Final Coppa Italia antara Juve versus Inter di Stadio Olimpico, Roma, dini hari nanti (siaran langsung TVRI Nasional/UseeSports/UseeTV GO/Vidio pukul 02.00 WIB) tak pelak menghadirkan dilema bagi Dybala.
Di satu sisi, Dybala ingin memberikan trofi perpisahan bagi Bianconeri (sebutan Juventus). Tetapi, di sisi lain, striker 28 tahun itu tidak ingin dicap biang keladi kegagalan Inter merasakan juara Coppa Italia kali pertama sejak 11 tahun silam.
Jika dia ”mengalah”, Juventini tentu bakal melabelinya sebagai pemain busuk. Apalagi, besar kemungkinan statusnya dini hari nanti il capitano seiring kapten Juve Giorgio Chiellini bukan lagi pilihan reguler musim ini.

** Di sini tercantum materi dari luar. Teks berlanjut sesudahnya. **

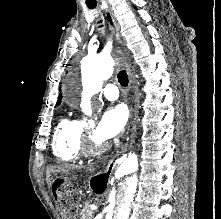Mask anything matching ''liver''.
<instances>
[{
    "label": "liver",
    "instance_id": "6515ba94",
    "mask_svg": "<svg viewBox=\"0 0 221 219\" xmlns=\"http://www.w3.org/2000/svg\"><path fill=\"white\" fill-rule=\"evenodd\" d=\"M78 168H80V167L77 165H69V164H65V165H61V166H51V167L47 168L46 180H47L48 185L49 186L51 185L50 177H51L52 173L53 174L54 173H63V172H68L70 170H75Z\"/></svg>",
    "mask_w": 221,
    "mask_h": 219
}]
</instances>
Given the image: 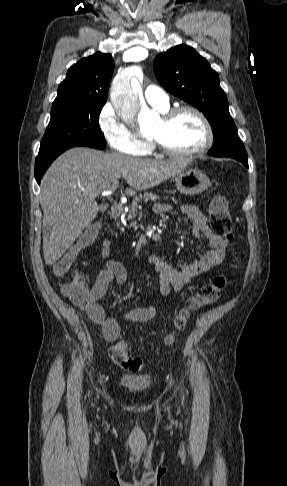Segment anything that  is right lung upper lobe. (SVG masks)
<instances>
[{
    "label": "right lung upper lobe",
    "mask_w": 287,
    "mask_h": 486,
    "mask_svg": "<svg viewBox=\"0 0 287 486\" xmlns=\"http://www.w3.org/2000/svg\"><path fill=\"white\" fill-rule=\"evenodd\" d=\"M113 71L111 54L97 52L81 59L69 68L52 107L83 101L106 102Z\"/></svg>",
    "instance_id": "right-lung-upper-lobe-1"
}]
</instances>
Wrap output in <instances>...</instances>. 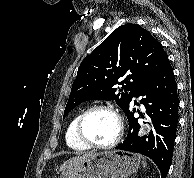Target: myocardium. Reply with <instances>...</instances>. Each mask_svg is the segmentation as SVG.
I'll list each match as a JSON object with an SVG mask.
<instances>
[{"label":"myocardium","mask_w":194,"mask_h":178,"mask_svg":"<svg viewBox=\"0 0 194 178\" xmlns=\"http://www.w3.org/2000/svg\"><path fill=\"white\" fill-rule=\"evenodd\" d=\"M96 110H103L106 112H109L110 114H112L116 121H117V125H118V130H117V134L114 137V139L106 144H96L91 142L90 140H88L82 130V126H83V122L86 118V116L88 114H90L93 111ZM123 132H124V123H123V119L120 115V113L111 105H103V104H97V105H92L90 107H88L87 109H85L78 117L77 122H76V126H75V134L77 139L84 144L85 146H87L88 148H95V149H110L113 148L114 146H116L122 136H123Z\"/></svg>","instance_id":"obj_1"}]
</instances>
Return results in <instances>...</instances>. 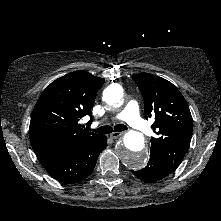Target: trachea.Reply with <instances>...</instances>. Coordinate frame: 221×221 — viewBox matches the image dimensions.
Here are the masks:
<instances>
[{
	"instance_id": "1",
	"label": "trachea",
	"mask_w": 221,
	"mask_h": 221,
	"mask_svg": "<svg viewBox=\"0 0 221 221\" xmlns=\"http://www.w3.org/2000/svg\"><path fill=\"white\" fill-rule=\"evenodd\" d=\"M125 130H127V127L124 124H117V125L114 126V131L121 132V131H125ZM112 131H113V129L109 125L102 126L98 129L94 130V132L99 133V134H109Z\"/></svg>"
}]
</instances>
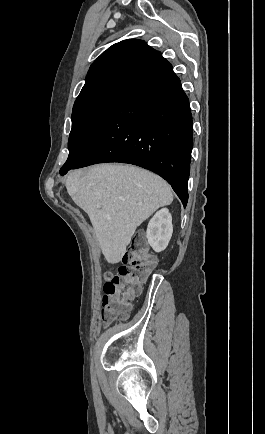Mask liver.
Listing matches in <instances>:
<instances>
[{
  "label": "liver",
  "instance_id": "1",
  "mask_svg": "<svg viewBox=\"0 0 265 434\" xmlns=\"http://www.w3.org/2000/svg\"><path fill=\"white\" fill-rule=\"evenodd\" d=\"M67 192L88 214L108 264L121 262L136 228L173 202L162 178L134 166L99 164L67 176Z\"/></svg>",
  "mask_w": 265,
  "mask_h": 434
}]
</instances>
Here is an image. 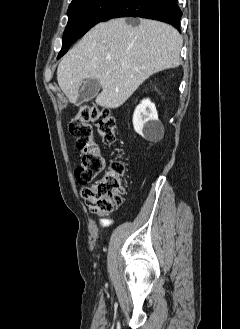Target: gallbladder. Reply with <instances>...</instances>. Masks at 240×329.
<instances>
[{"mask_svg": "<svg viewBox=\"0 0 240 329\" xmlns=\"http://www.w3.org/2000/svg\"><path fill=\"white\" fill-rule=\"evenodd\" d=\"M101 89L97 79H88L84 82L78 96V103L82 104L93 99Z\"/></svg>", "mask_w": 240, "mask_h": 329, "instance_id": "1", "label": "gallbladder"}]
</instances>
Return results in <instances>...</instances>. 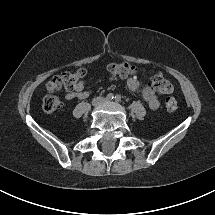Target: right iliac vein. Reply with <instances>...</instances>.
I'll list each match as a JSON object with an SVG mask.
<instances>
[{
    "instance_id": "1",
    "label": "right iliac vein",
    "mask_w": 215,
    "mask_h": 215,
    "mask_svg": "<svg viewBox=\"0 0 215 215\" xmlns=\"http://www.w3.org/2000/svg\"><path fill=\"white\" fill-rule=\"evenodd\" d=\"M100 104V101L99 100H95L94 101V105H99Z\"/></svg>"
}]
</instances>
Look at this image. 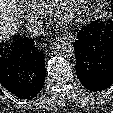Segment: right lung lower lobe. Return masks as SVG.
<instances>
[{
	"label": "right lung lower lobe",
	"mask_w": 113,
	"mask_h": 113,
	"mask_svg": "<svg viewBox=\"0 0 113 113\" xmlns=\"http://www.w3.org/2000/svg\"><path fill=\"white\" fill-rule=\"evenodd\" d=\"M44 58L34 39L17 35L0 43V84L20 99L34 98L45 82Z\"/></svg>",
	"instance_id": "right-lung-lower-lobe-1"
}]
</instances>
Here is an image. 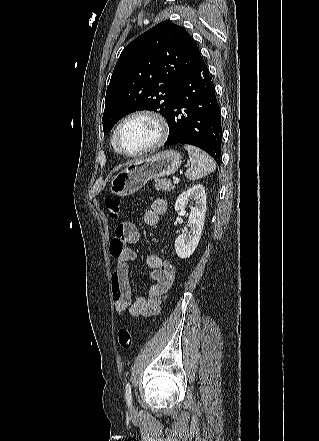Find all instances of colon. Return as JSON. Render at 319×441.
Returning <instances> with one entry per match:
<instances>
[{
    "instance_id": "5ec220e1",
    "label": "colon",
    "mask_w": 319,
    "mask_h": 441,
    "mask_svg": "<svg viewBox=\"0 0 319 441\" xmlns=\"http://www.w3.org/2000/svg\"><path fill=\"white\" fill-rule=\"evenodd\" d=\"M105 207L111 219L116 220L120 217L122 210L118 198H106ZM118 343L123 349H129L132 346L133 335L129 328H121L118 331Z\"/></svg>"
}]
</instances>
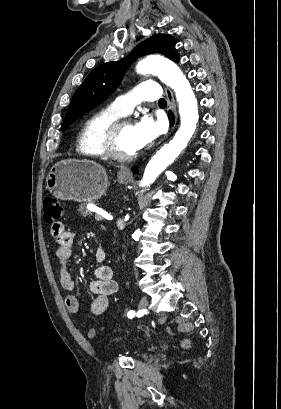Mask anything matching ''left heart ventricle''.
Returning a JSON list of instances; mask_svg holds the SVG:
<instances>
[{"instance_id":"left-heart-ventricle-1","label":"left heart ventricle","mask_w":281,"mask_h":409,"mask_svg":"<svg viewBox=\"0 0 281 409\" xmlns=\"http://www.w3.org/2000/svg\"><path fill=\"white\" fill-rule=\"evenodd\" d=\"M115 147L121 153H133L139 150L133 125L123 126L118 130Z\"/></svg>"}]
</instances>
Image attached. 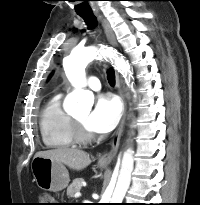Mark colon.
Segmentation results:
<instances>
[{
	"mask_svg": "<svg viewBox=\"0 0 200 205\" xmlns=\"http://www.w3.org/2000/svg\"><path fill=\"white\" fill-rule=\"evenodd\" d=\"M38 205H54L52 196L46 192L41 193L39 195Z\"/></svg>",
	"mask_w": 200,
	"mask_h": 205,
	"instance_id": "1",
	"label": "colon"
}]
</instances>
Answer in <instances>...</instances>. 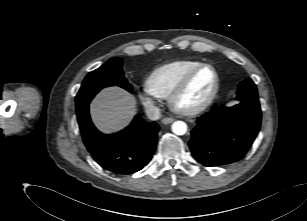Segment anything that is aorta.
Here are the masks:
<instances>
[{
	"instance_id": "aorta-1",
	"label": "aorta",
	"mask_w": 307,
	"mask_h": 221,
	"mask_svg": "<svg viewBox=\"0 0 307 221\" xmlns=\"http://www.w3.org/2000/svg\"><path fill=\"white\" fill-rule=\"evenodd\" d=\"M172 131L176 135H184L187 132V125L183 121H176L172 124Z\"/></svg>"
}]
</instances>
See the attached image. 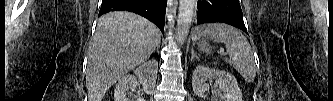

Dybala diklaim rela menolak tawaran beberapa klub top Eropa lain hanya untuk bisa berkostum Inter musim depan. Pemicunya, Dybala ingin bereuni dengan Beppe Marotta, CEO Inter yang mantan petinggi Juve. Marotta adalah pria yang mendatangkannya ke Juve dari Palermo FC pada 2015 dan membuat nama Dybala kemudian melambung.
”Tidak ada pengkhianatan dalam sepak bola yang saat ini sudah bersifat industri. Bagi pemain asli Italia, sentimen tersebut mungkin masih berlaku. Tetapi, bagi stranieri (pemain asing, red), perkembangan karier adalah prioritas dan semoga Dybala bisa mendapat yang terbaik setelah ini,” bela bintang Juve era 1970-an dan 1980-an Marco Tardelli seperti dilansir Football Italia.
Hanya, pembelaan Tardelli tidak sepenuhnya benar. Kasus yang dialami bek Stefan de Vrij pada musim panas 2018 menjadi contohnya. Kala itu De Vrij meninggalkan SS Lazio untuk bergabung dengan Inter secara gratis.
Nah, kabar kepindahan De Vrij muncul sesaat sebelum giornata pemungkas Serie A antara Lazio melawan Inter. Laga tersebut krusial karena menentukan siapa yang berhak finis di peringkat keempat. Sebelum laga atau hingga giornata ke-37, Lazio unggul 3 poin (72-69) atas Inter.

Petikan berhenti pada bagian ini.